April 24, 1997

An enriched environment stimulates an increase in the number of nerve cells in brains of older mice

Salk News


An enriched environment stimulates an increase in the number of nerve cells in brains of older mice

La Jolla, CA – Salk investigators have discovered that aging mice living in a stimulating environment display three times the number of new brain cells as mice who live in a non-stimulating environment. The age of the mice in the study was 18 months – the human equivalent of 65 years.

The findings are reported in the May 1 issue of the Journal of Neuroscience; senior author is Fred Gage, PhD.

The current study builds on research reported a year ago by The Salk Institute in which it was shown, for the first time, that young adult mice can receive a boost in brain cells when exposed to an enriched environment (April 3, 1997, Nature).

“The results are even more pronounced in ‘senior citizen’ mice,” said Gerd Kempermann, MD, of The Salk Institute Laboratory of Genetics.

In the current study, Kempermann and H. Georg Kuhn, PhD, separated 18-month-old “senior citizen” mice into two groups: one group housed in “standard” conditions (cage containing only food and water) and the other group placed in a large cage “enriched” with tunnels, toys and an exercise wheel. After sixty-eight days, the brains from both groups were compared for the number of new nerve cells.

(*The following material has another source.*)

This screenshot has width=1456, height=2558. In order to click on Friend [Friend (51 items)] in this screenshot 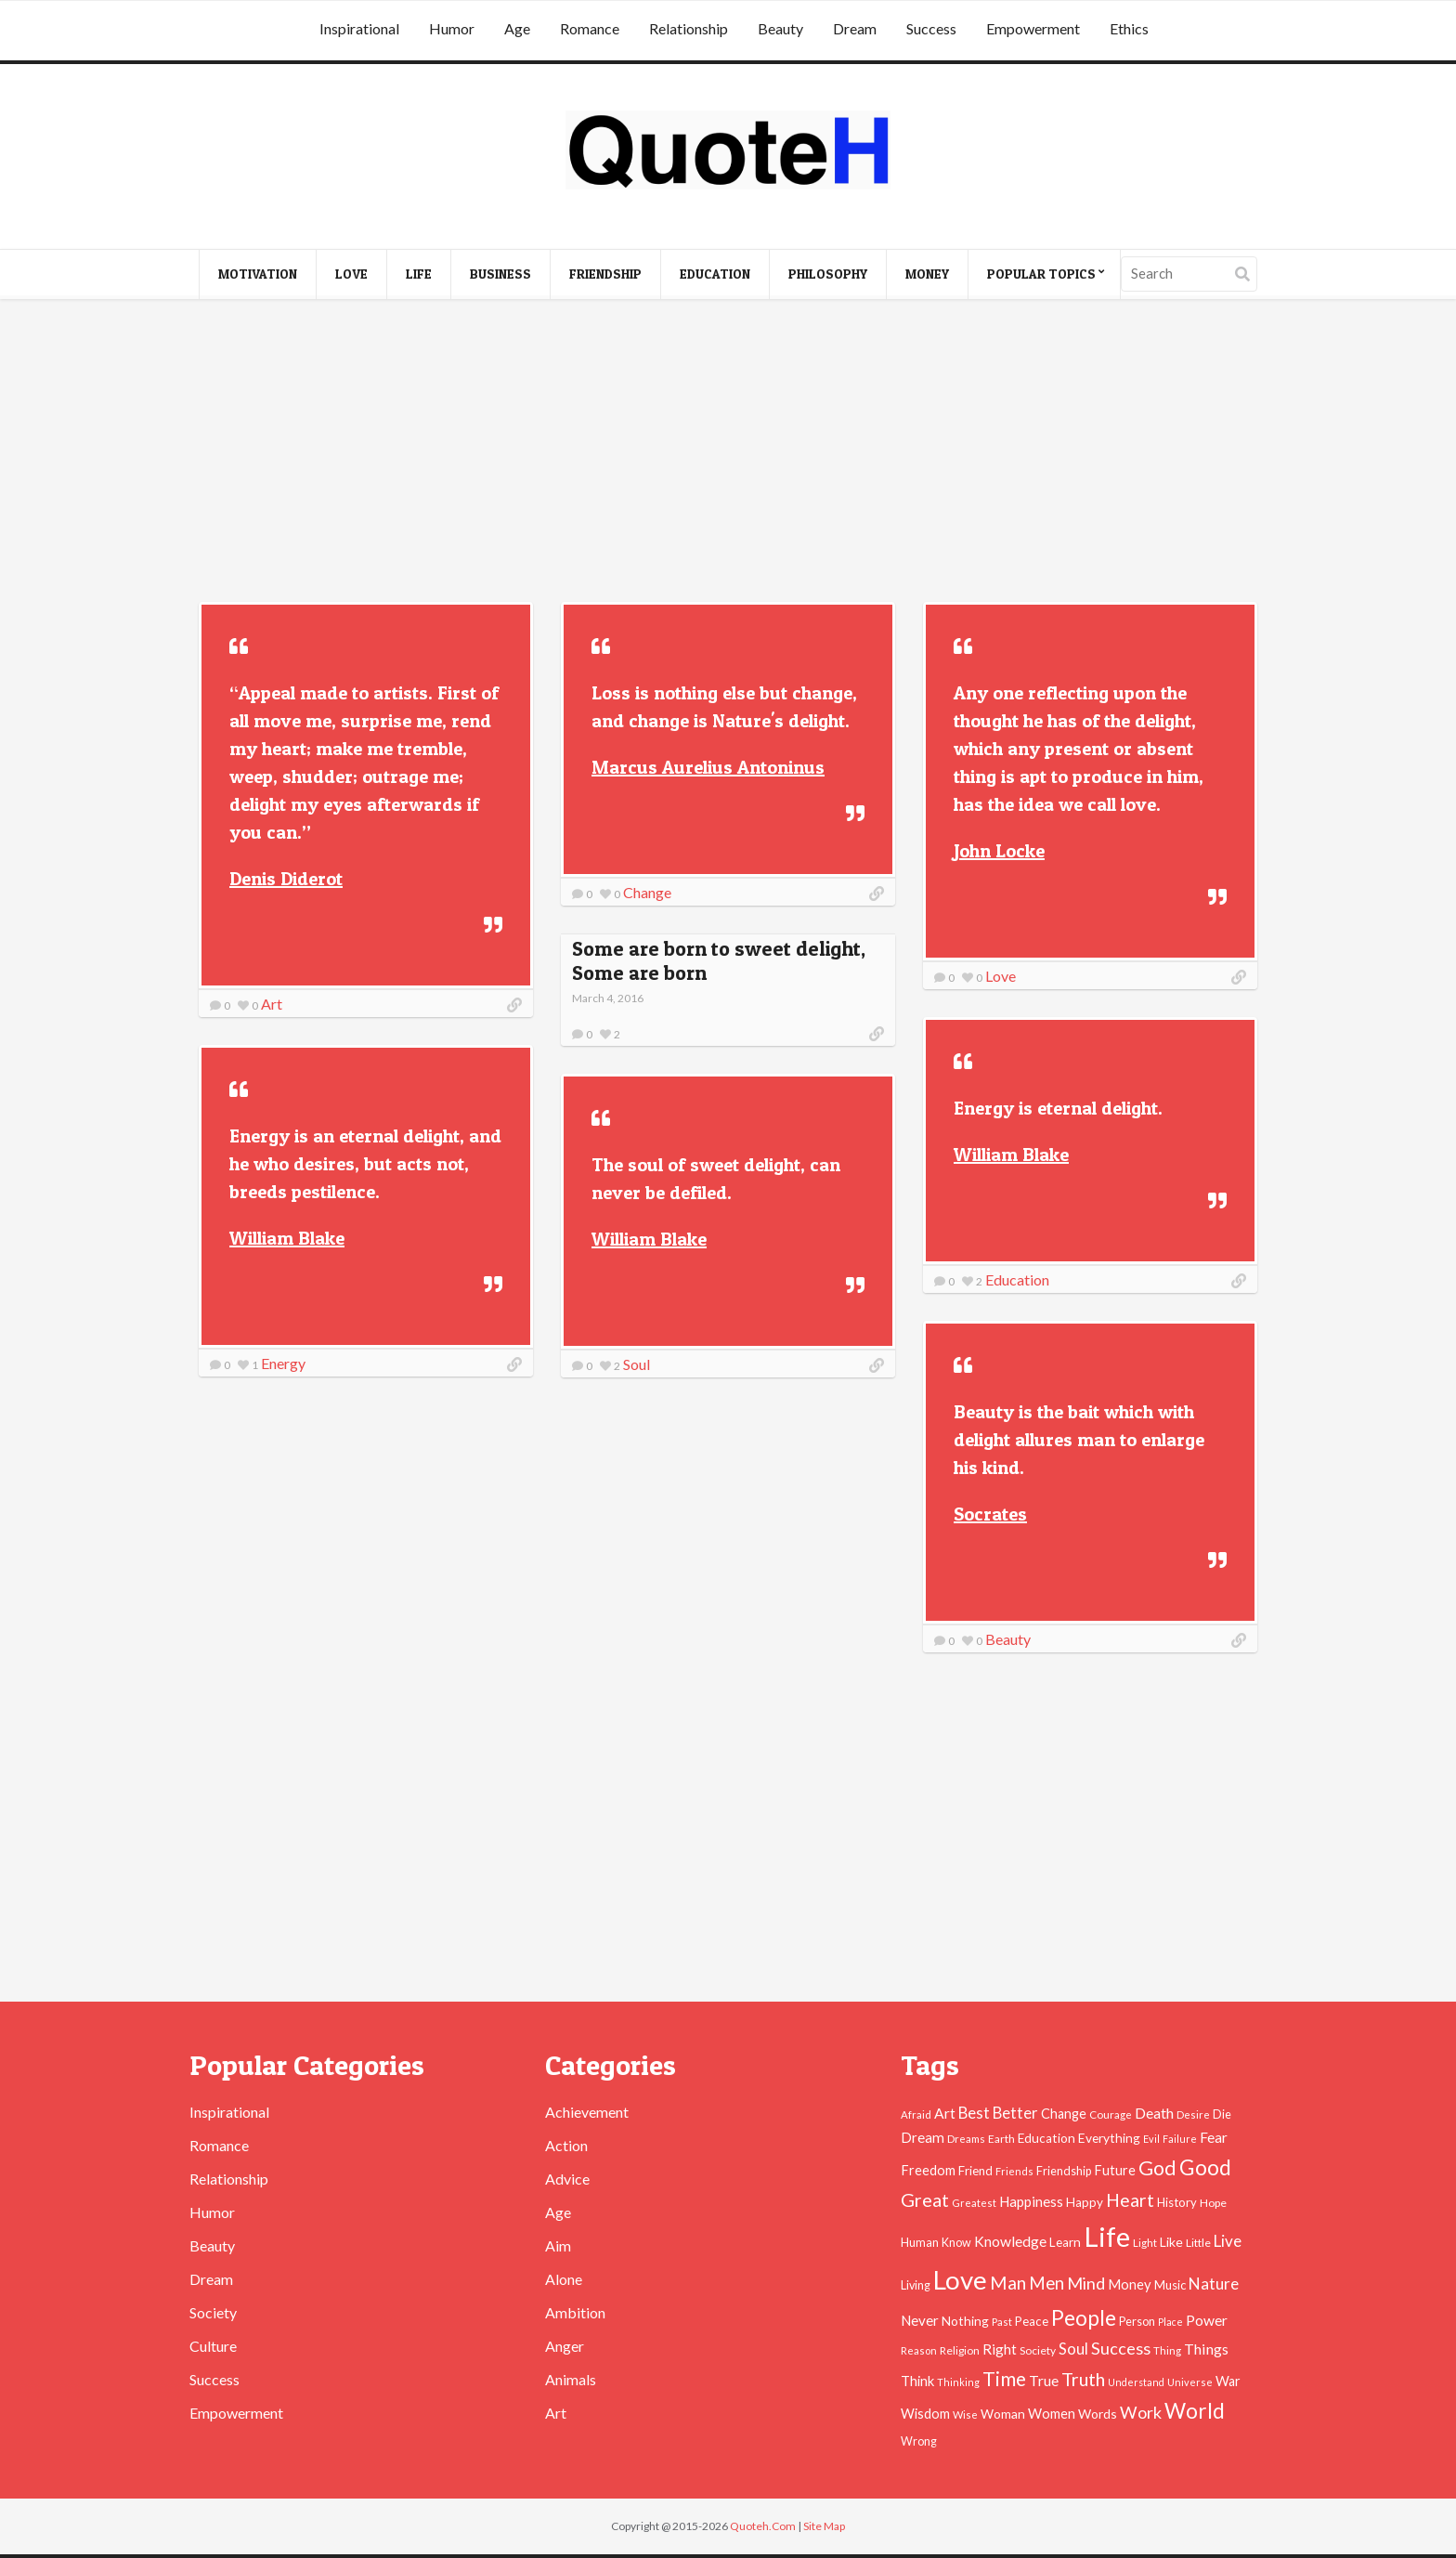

The mice living in enriched conditions were found to have generated three times as many new nerve cells in the hippocampus, a part of the brain important for learning and memory, when compared to the control group. The earlier experiments on younger animals from both enriched and standard groups displayed a difference of 60% between the groups.

“The benefit of the enriched environment appears to be in fostering the survival of new brain cells,” said Kempermann.

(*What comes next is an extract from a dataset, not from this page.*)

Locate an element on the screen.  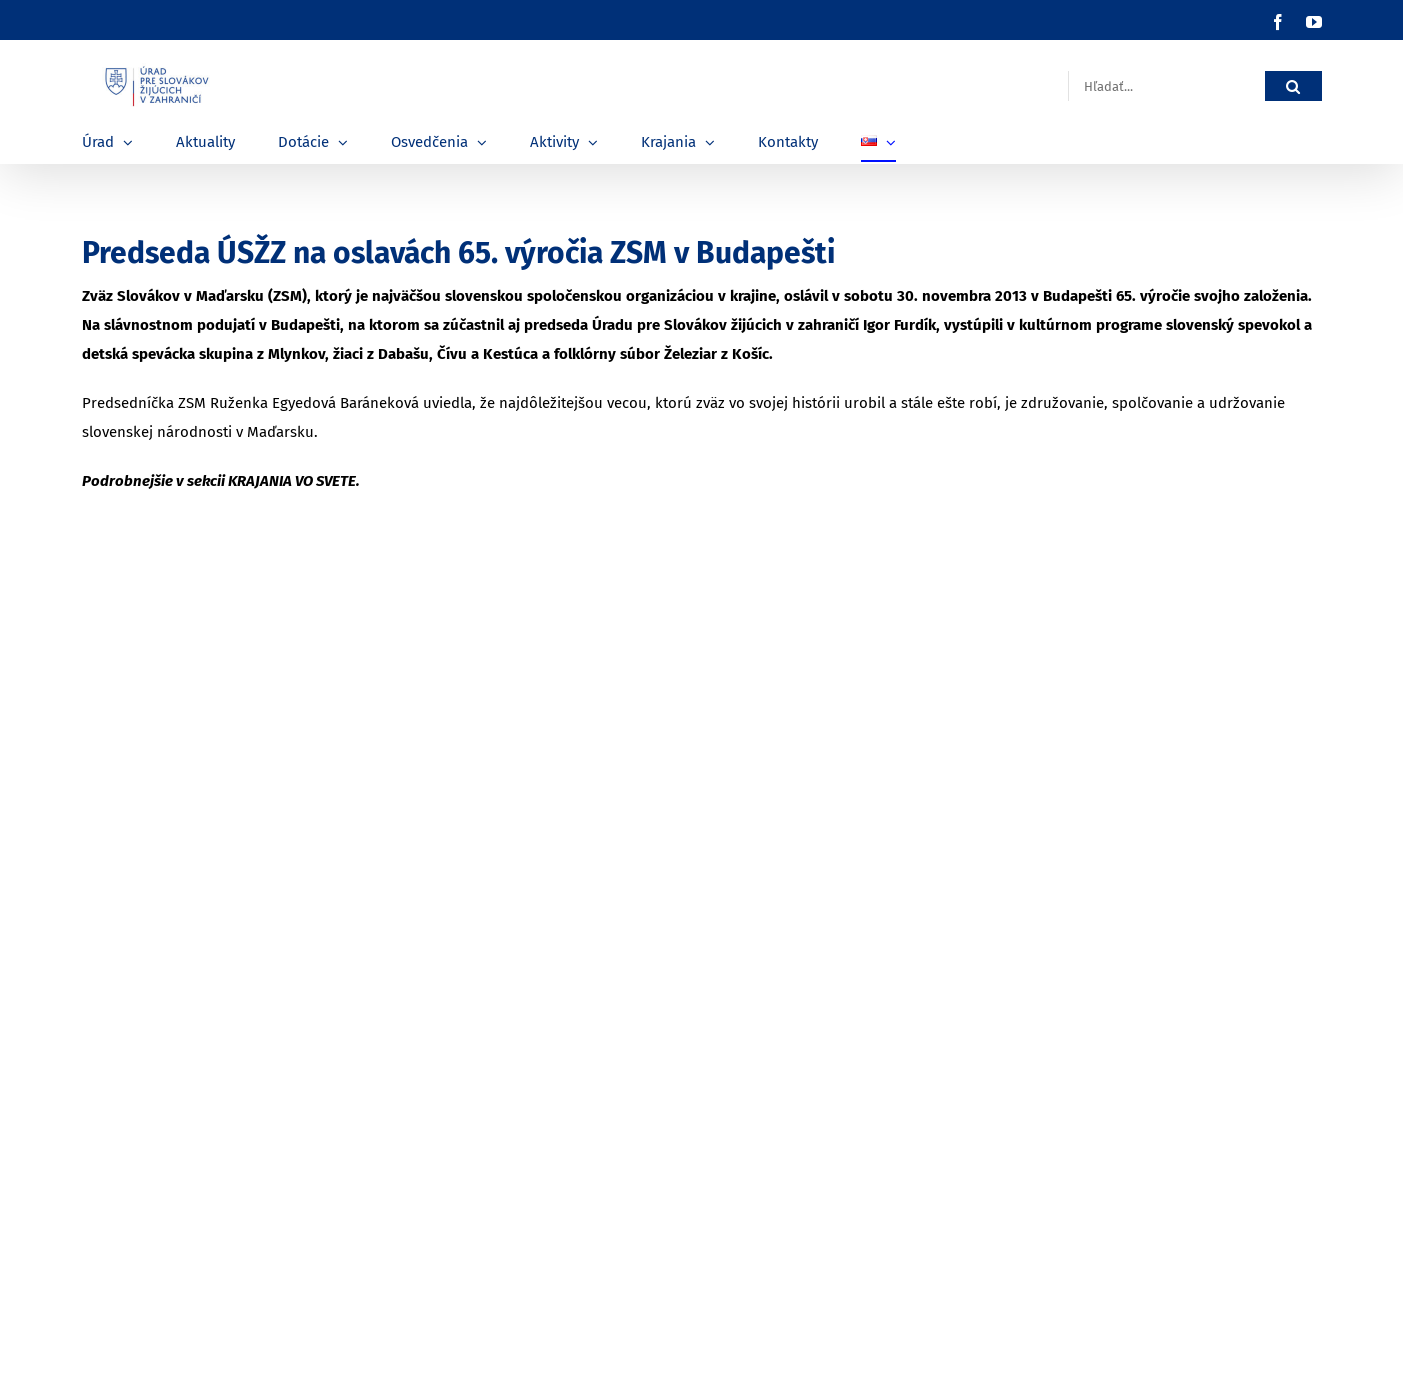 [Hľadať...] is located at coordinates (1166, 86).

Scientists have known since the 1960s that laboratory animals raised in a complex environment out performed their litter mates on standard learning tests, such as navigating mazes. The biological mechanisms responsible for performance improvements were unknown but believed to lie in increased numbers of connections between existing cells. The 1997 study on young adult mice revealed that the number of new nerve cells in the brain actually increased.

The research was supported by the National Institute of Neurological Disorders and Stroke, the National Institute on Aging, the American Paralysis Association and the International Spinal Research Trust. In addition, Kempermann is supported by the Deutsche Forschungsgemeinschaft and Kuhn receives funding from the Hereditary Disease Foundation.

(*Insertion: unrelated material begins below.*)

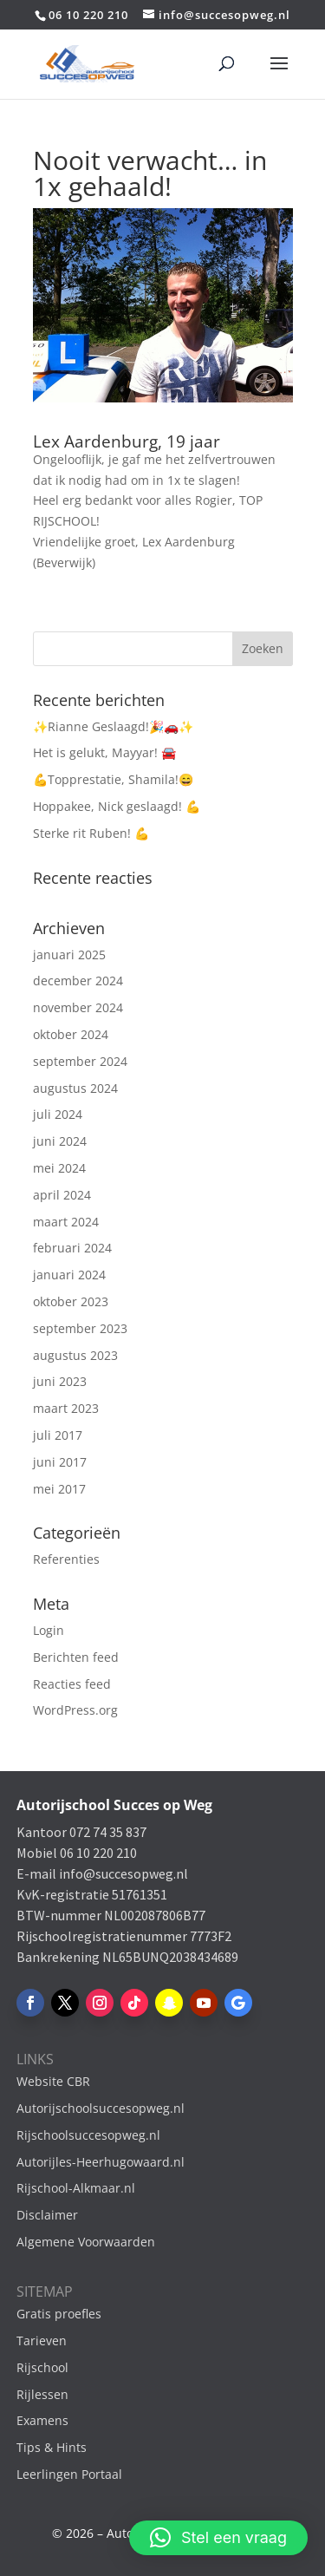 The height and width of the screenshot is (2576, 325). I want to click on Hoppakee, Nick geslaagd! 💪, so click(116, 806).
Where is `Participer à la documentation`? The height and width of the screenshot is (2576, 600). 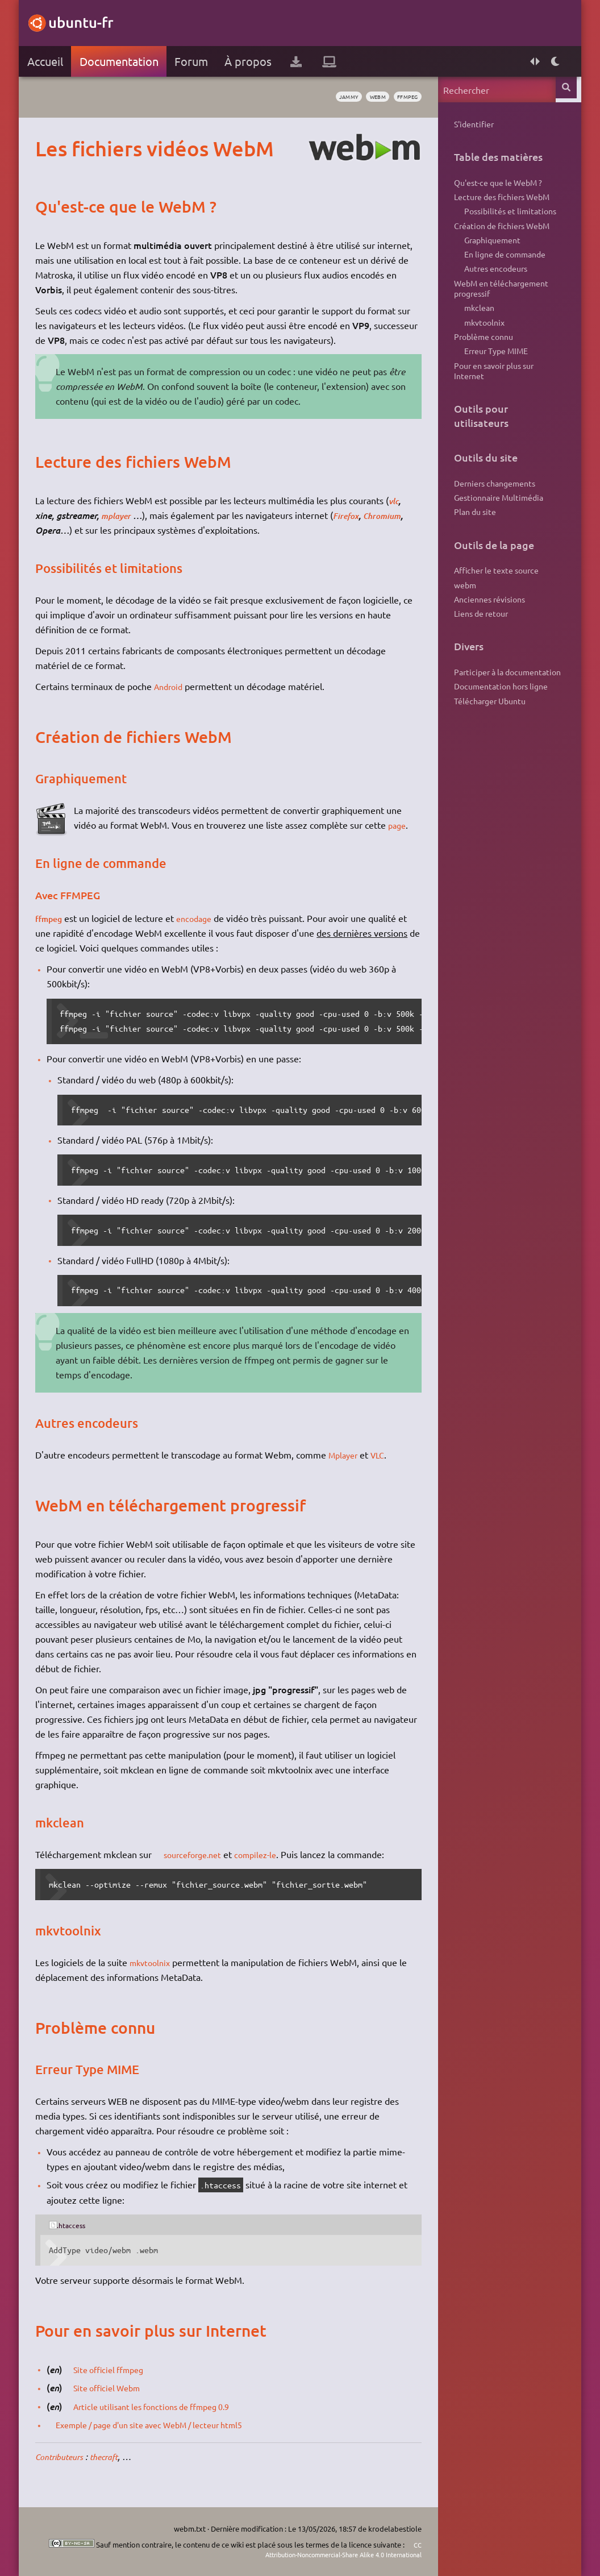 Participer à la documentation is located at coordinates (506, 717).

The Salk Institute for Biological Studies, located in La Jolla, Calif., is an independent nonprofit institution conducting basic science research dedicated to the improvement of human health and improving the quantity and quality of the world’s food supply.

Its two main fields of concentration are neuroscience and molecular-cellular biology and genetics; The Salk Institute was recently ranked the top research institution worldwide in both of these areas by the Philadelphia-based Institute for Scientific Information.

The Salk Institute was founded in 1960 by polio vaccine pioneer Jonas Salk, MD, with a gift of land from the City of San Diego and the finanancial support of the March of Dimes Birth Defects Foundation. Thomas D. Pollard, MD, is President and Chief Executive Officer.